Vox Melilla denuncia el estado de la piscina municipal, la única de titularidad pública en una ciudad de 85.000 habitantes, con el agua a 19 grados en pleno mes de enero, filtraciones de lluvia y carencias impropias tras haber permanecido cerrada casi tres años.
Tasende subraya que los usuarios tienen toda la razón al quejarse y recuerda que el Gobierno local prometió una nueva piscina municipal que sigue sin existir, mientras los melillenses pagan las consecuencias.
La piscina municipal de Melilla vuelve a ser mo0tivo de quejas generalizadas por parte de sus usuarios. El agua se mantiene a apenas 19 grados en pleno invierno y las instalaciones presentan filtraciones de lluvia por techos y paredes.
«Lo grave no es solo la situación actual, sino que esta piscina estuvo cerrada casi tres años y se reabrió sin las condiciones que cabía esperar tras tanto tiempo clausurada»,ha denunciado el portavoz de VOX en la Asamblea, José Miguel Tasende.
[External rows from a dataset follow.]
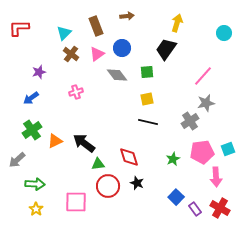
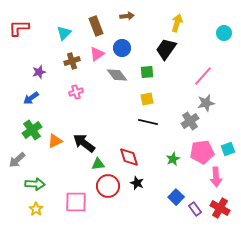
brown cross: moved 1 px right, 7 px down; rotated 35 degrees clockwise
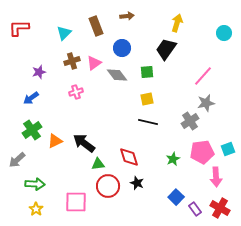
pink triangle: moved 3 px left, 9 px down
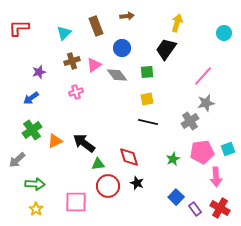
pink triangle: moved 2 px down
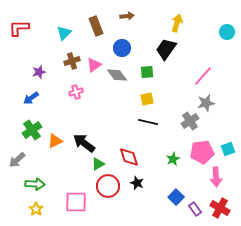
cyan circle: moved 3 px right, 1 px up
green triangle: rotated 24 degrees counterclockwise
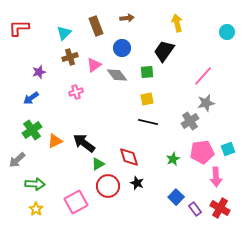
brown arrow: moved 2 px down
yellow arrow: rotated 30 degrees counterclockwise
black trapezoid: moved 2 px left, 2 px down
brown cross: moved 2 px left, 4 px up
pink square: rotated 30 degrees counterclockwise
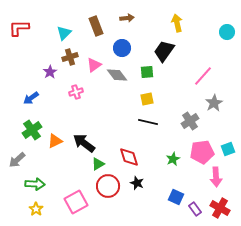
purple star: moved 11 px right; rotated 16 degrees counterclockwise
gray star: moved 8 px right; rotated 18 degrees counterclockwise
blue square: rotated 21 degrees counterclockwise
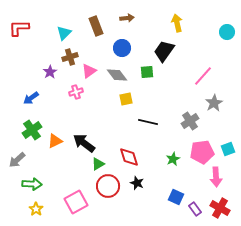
pink triangle: moved 5 px left, 6 px down
yellow square: moved 21 px left
green arrow: moved 3 px left
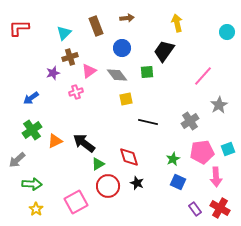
purple star: moved 3 px right, 1 px down; rotated 16 degrees clockwise
gray star: moved 5 px right, 2 px down
blue square: moved 2 px right, 15 px up
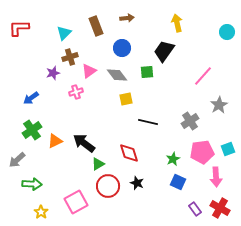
red diamond: moved 4 px up
yellow star: moved 5 px right, 3 px down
Durante ese largo cierre, ampliamente recogido por la prensa local, se generó una lógica expectativa entre los melillenses. Sin embargo, la reapertura no ha estado a la altura. «Después de casi tres años cerrada, reabrir con agua fría y goteras es una tomadura de pelo». Ha afirmado Tasende.
A esta situación se suma el incumplimiento de las promesas del Gobierno local, que anunció en varias ocasiones la construcción de una piscina municipal para aliviar la saturación de la actual.
A día de hoy, esa nueva piscina sigue siendo un anuncio, sin obra iniciada ni solución real para los usuarios. «En Melilla solo hay una piscina pública, otra de uso compartido en un centro educativo y no más de cinco clubes privados. Esto es absolutamente insuficiente para una ciudad de 85.000 habitantes», ha señalado Tasende.
Desde VOX Melilla se insiste en que la piscina municipal no es un lujo, sino un servio público esencial, especialmente para escolares, personas mayores, usuarios en rehabilitación y familias con menos recursos. «En una ciudad como la nuestra no debería haber una sola piscina municipal, sino tres o cuatro repartidas por los barrios», ha defendido Tasende.
Tasende ha cerrado con un mensaje contundente: «Menos promesas y más hechos. Los melillenses merecen instalaciones públicas dignas, no anuncios vacíos ni servicios en condiciones precarias».